Le Sénégal se trouve à un carrefour périlleux, où les lois, conçues pour garantir la justice et l’équité, se transforment en armes maniées avec une précision politique. La radiation de Barthélémy Dias de l’Assemblée nationale et les tentatives pour le destituer de son poste de maire de Dakar illustrent une crise plus profonde, une tension entre le pouvoir et la souveraineté populaire, entre l’usage du droit et son dévoiement. Cette affaire dépasse l’individu et révèle un problème structurel : la fragilité de nos institutions face à la tentation de l’arbitraire.
TRIBUNE – Comment peut-on justifier qu’un élu, validé par les mécanismes institutionnels les plus rigoureux, se voie soudainement privé de son mandat, non pas pour une faute survenue au cours de son exercice, mais pour des faits antérieurs, connus, jugés et purgés ? Les articles invoqués pour légitimer cette décision – l’article 61 de la Constitution et les articles L29, L30 et L277 du code électoral – ne supportent pas un tel usage. Ils révèlent, au contraire, une volonté manifeste de manipuler le droit pour servir une ambition politique : réduire au silence une voix dissidente et museler le pluralisme.

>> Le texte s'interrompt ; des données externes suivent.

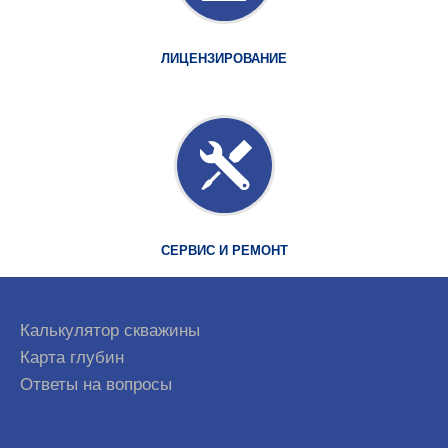
ЛИЦЕНЗИРОВАНИЕ
СЕРВИС И РЕМОНТ
Калькулятор скважины
Карта глубин
Ответы на вопросы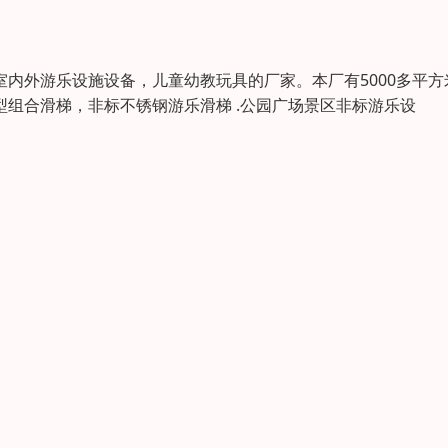
内外游乐设施设备，儿童幼教玩具的厂家。本厂有5000多平方
型组合滑梯，非标不锈钢游乐滑梯 .公园广场景区非标游乐设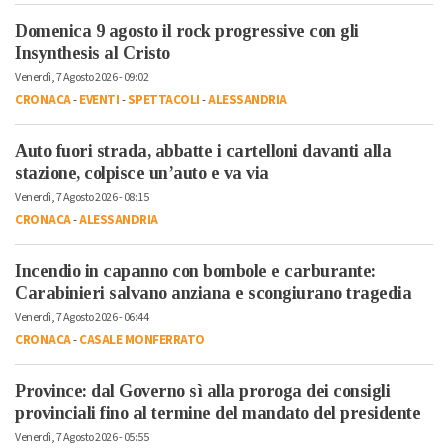
Domenica 9 agosto il rock progressive con gli
Insynthesis al Cristo
Venerdì, 7 Agosto 2026 - 09:02
CRONACA
-
EVENTI
-
SPETTACOLI
-
ALESSANDRIA
Auto fuori strada, abbatte i cartelloni davanti alla
stazione, colpisce un’auto e va via
Venerdì, 7 Agosto 2026 - 08:15
CRONACA
-
ALESSANDRIA
Incendio in capanno con bombole e carburante:
Carabinieri salvano anziana e scongiurano tragedia
Venerdì, 7 Agosto 2026 - 06:44
CRONACA
-
CASALE MONFERRATO
Province: dal Governo sì alla proroga dei consigli
provinciali fino al termine del mandato del presidente
Venerdì, 7 Agosto 2026 - 05:55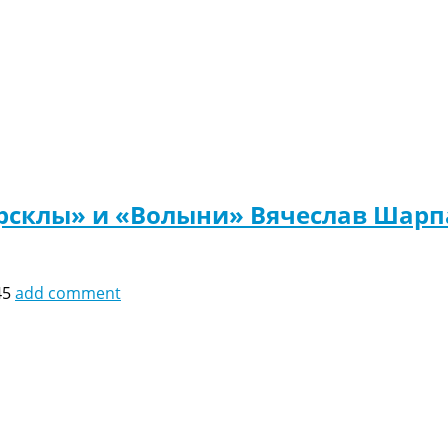
рсклы» и «Волыни» Вячеслав Шарп
45
add comment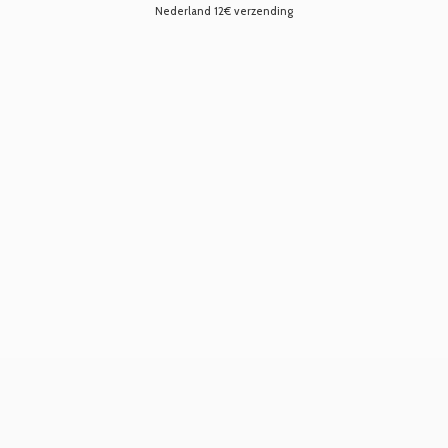
Nederland 12€ verzending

L’article 61 de la Constitution, invoqué pour justifier la radiation, ne peut être appliqué à une condamnation antérieure au mandat. La logique même de cette disposition suppose un lien direct entre une condamnation et l’exercice du mandat en cours. En l’absence de ce lien, son application devient une interprétation abusive, une construction juridique au service d’une stratégie politique. Quant aux articles L29 et L30 du code électoral, ils régulent l’éligibilité et le droit de vote, mais ne peuvent être invoqués pour priver rétroactivement un élu de son mandat, surtout lorsque sa candidature a été validée par les autorités compétentes. Ces textes, dans leur lettre comme dans leur esprit, ne justifient pas l’action engagée contre Barthélémy Dias.
Plus troublant encore, ces manœuvres révèlent une contradiction fondamentale dans l’application des lois. Si Barthélémy Dias n’était pas éligible, pourquoi sa candidature a-t-elle été acceptée ? Pourquoi sa condamnation, connue de tous, n’a-t-elle pas entraîné son exclusion des listes électorales avant les élections ? Ces questions exposent une faille systémique, où les mécanismes juridiques sont invoqués non pour garantir la justice, mais pour répondre à des impératifs de pouvoir.

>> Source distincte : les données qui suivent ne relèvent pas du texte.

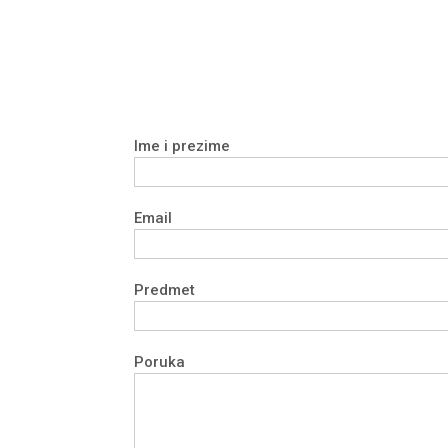
Ime i prezime
Email
Predmet
Poruka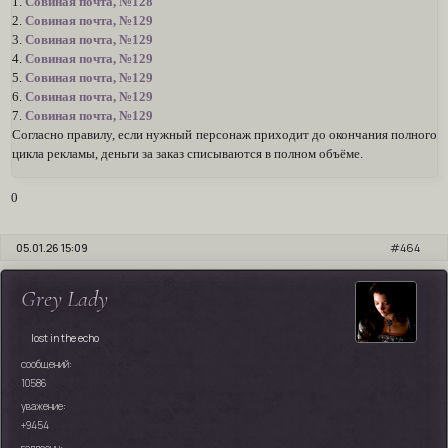
1.
Совиная почта, №128
2.
Совиная почта, №129
3.
Совиная почта, №129
4.
Совиная почта, №129
5.
Совиная почта, №129
6.
Совиная почта, №129
7.
Совиная почта, №129
Согласно правилу, если нужный персонаж приходит до окончания полного
цикла рекламы, деньги за заказ списываются в полном объёме.
0
05.01.26 15:09
464
Grey Lady
lost in the echo
сообщений:
10586
уважение:
+9454
галлеоны: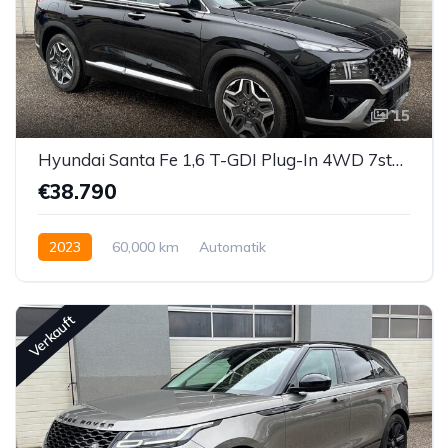
15
Hyundai Santa Fe 1,6 T-GDI Plug-In 4WD 7stz. Luxury Line Aut.
€38.790
2023
60,000 km
Automatik
Hybrid Elektro/Benzin
Allrad allgemein
Verkauft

Au-delà du droit national, cette affaire interpelle également les principes fondamentaux du droit international. La Charte africaine de la démocratie, des élections et de la gouvernance, ratifiée par le Sénégal, exige des États membres qu’ils protègent les processus électoraux contre toute manipulation. En ciblant un élu légitime par des décisions manifestement arbitraires, le Sénégal contrevient à ses engagements internationaux et s’expose à des critiques sur la scène mondiale. Ces pratiques ne sont pas seulement illégitimes, elles affaiblissent la confiance des citoyens dans leurs institutions et ternissent l’image d’un pays souvent présenté comme un modèle démocratique en Afrique.
L’affaire Barthélémy Dias n’est pas un incident isolé. Elle est le symptôme d’un malaise plus profond, où la séparation des pouvoirs vacille sous la pression des intérêts politiques. Ce qui est en jeu, ce n’est pas seulement le mandat d’un homme, mais l’avenir d’une démocratie. Si la souveraineté populaire peut être ainsi contournée, si les mandats électifs peuvent être révoqués par des décisions administratives biaisées, alors la démocratie elle-même est en danger.

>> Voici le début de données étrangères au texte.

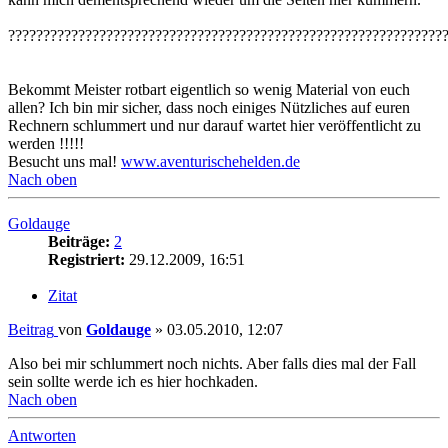
??????????????????????????????????????????????????????????????
Bekommt Meister rotbart eigentlich so wenig Material von euch
allen? Ich bin mir sicher, dass noch einiges Nützliches auf euren
Rechnern schlummert und nur darauf wartet hier veröffentlicht zu
werden !!!!!
Besucht uns mal!
www.aventurischehelden.de
Nach oben
Goldauge
Beiträge:
2
Registriert:
29.12.2009, 16:51
Zitat
Beitrag
von
Goldauge
»
03.05.2010, 12:07
Also bei mir schlummert noch nichts. Aber falls dies mal der Fall
sein sollte werde ich es hier hochkaden.
Nach oben
Antworten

Le mandat de Barthélémy Dias n’est pas un privilège personnel, mais une délégation de pouvoir accordée par le peuple. En le destituant sans fondement légal solide, c’est le choix des électeurs que l’on méprise. Et dans cette méprise, c’est l’essence même de la République que l’on trahit. La justice n’est pas un instrument au service du pouvoir, mais un bouclier contre ses excès. Lorsque ce bouclier se transforme en épée, c’est la société tout entière qui saigne.
Il est temps pour le Sénégal de choisir entre deux voies : celle d’une démocratie authentique, où le droit est appliqué avec équité et impartialité, et celle d’un autoritarisme déguisé, où la loi devient un outil de domination. La première voie est difficile, exigeante, mais elle est la seule qui honore le pacte social sur lequel repose notre nation. La seconde est plus tentante, plus rapide, mais elle mène inévitablement à l’effondrement de la confiance publique et à la désintégration des institutions.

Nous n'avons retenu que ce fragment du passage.